La déclaration annuelle CBAM. Elle récapitule les quantités importées et les émissions intégrées correspondantes, avec restitution du nombre de certificats requis.
L’achat de certificats CBAM. Le registre CBAM permet d’acheter ces certificats au prix hebdomadaire moyen des enchères EU ETS. Une gestion de trésorerie anticipée est recommandée, car les volumes à couvrir sur des produits comme l’acier ou l’aluminium peuvent représenter des montants significatifs selon vos volumes d’achat.
Les allègements récents pour les petits importateurs
Face à la charge administrative constatée dès la phase transitoire, en particulier pour les PME et les opérateurs important de faibles volumes, un dispositif de simplification a été introduit pour alléger le champ d’application du CBAM. Le principe retenu consiste à exonérer les importateurs dont les volumes annuels de marchandises couvertes restent en deçà d’un seuil de minimis, tout en maintenant dans le périmètre l’essentiel des émissions concernées au niveau européen, la grande majorité des flux physiques restant portée par un nombre restreint de gros importateurs.

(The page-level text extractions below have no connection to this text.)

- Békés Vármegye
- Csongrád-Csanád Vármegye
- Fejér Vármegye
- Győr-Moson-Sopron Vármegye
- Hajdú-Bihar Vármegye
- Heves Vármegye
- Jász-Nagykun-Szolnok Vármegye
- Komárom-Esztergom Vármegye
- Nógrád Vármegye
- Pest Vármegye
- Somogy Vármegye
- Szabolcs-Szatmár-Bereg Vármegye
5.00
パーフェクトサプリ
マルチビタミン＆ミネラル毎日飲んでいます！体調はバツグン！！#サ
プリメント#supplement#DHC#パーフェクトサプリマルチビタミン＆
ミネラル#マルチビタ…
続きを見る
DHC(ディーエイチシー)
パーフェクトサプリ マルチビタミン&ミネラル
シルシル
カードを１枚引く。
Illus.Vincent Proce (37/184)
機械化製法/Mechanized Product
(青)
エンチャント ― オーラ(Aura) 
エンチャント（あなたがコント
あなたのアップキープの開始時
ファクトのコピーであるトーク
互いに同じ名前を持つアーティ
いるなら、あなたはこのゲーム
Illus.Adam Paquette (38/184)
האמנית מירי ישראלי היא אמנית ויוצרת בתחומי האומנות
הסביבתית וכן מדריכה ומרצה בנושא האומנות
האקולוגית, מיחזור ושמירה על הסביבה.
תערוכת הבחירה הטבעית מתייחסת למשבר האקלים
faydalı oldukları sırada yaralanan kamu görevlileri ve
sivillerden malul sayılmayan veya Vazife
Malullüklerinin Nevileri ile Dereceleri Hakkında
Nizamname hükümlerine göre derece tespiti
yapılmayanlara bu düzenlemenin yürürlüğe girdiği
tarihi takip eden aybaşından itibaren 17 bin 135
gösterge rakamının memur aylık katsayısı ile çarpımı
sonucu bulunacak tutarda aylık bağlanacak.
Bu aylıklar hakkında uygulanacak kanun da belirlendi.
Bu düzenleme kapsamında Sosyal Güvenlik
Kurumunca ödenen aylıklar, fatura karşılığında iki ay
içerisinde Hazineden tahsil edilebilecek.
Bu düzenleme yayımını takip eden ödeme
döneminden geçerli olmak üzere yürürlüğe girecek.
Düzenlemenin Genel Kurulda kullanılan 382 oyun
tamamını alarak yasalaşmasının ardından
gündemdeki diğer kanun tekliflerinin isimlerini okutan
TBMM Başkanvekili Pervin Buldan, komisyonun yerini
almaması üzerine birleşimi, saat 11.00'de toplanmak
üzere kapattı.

Si vos volumes sont modestes, il est utile de vérifier votre éligibilité à ce régime allégé avant d’engager une démarche de déclarant autorisé qui ne serait pas nécessaire dans votre cas.
Cela ne dispense pas d’une vigilance particulière : le classement tarifaire de vos produits, la nature exacte de vos flux (importation directe, sous-traitance de façonnage, réimportation après perfectionnement) et l’origine réelle des marchandises restent déterminants pour savoir si vous relevez ou non du dispositif, allégé ou non.
Ce qu’il faut retenir
- Le CBAM s’applique en régime définitif depuis le 1er janvier 2026 : sans statut de déclarant autorisé, l’importation des produits couverts (acier, aluminium, ciment, engrais, hydrogène, électricité) n’est plus possible.
- Vérifiez ligne par ligne votre nomenclature combinée pour confirmer si vos codes produits entrent dans le champ d’application du règlement (UE) 2023/956.
- Anticipez la collecte des données d’émissions auprès de vos fournisseurs hors UE : des données vérifiées et à jour réduisent votre exposition financière par rapport aux valeurs par défaut.
- Intégrez le coût des certificats CBAM dans vos négociations d’achat et votre pricing, car ce coût est désormais indexé sur le prix hebdomadaire des quotas EU ETS.
- Vérifiez votre éligibilité au régime allégé de minimis si vos volumes annuels sont faibles, avant d’engager une démarche complète de déclarant autorisé.
- Faites auditer votre portefeuille d’importations dès maintenant : les erreurs de classement ou de déclaration exposent à des sanctions et à un blocage de vos flux d’importation.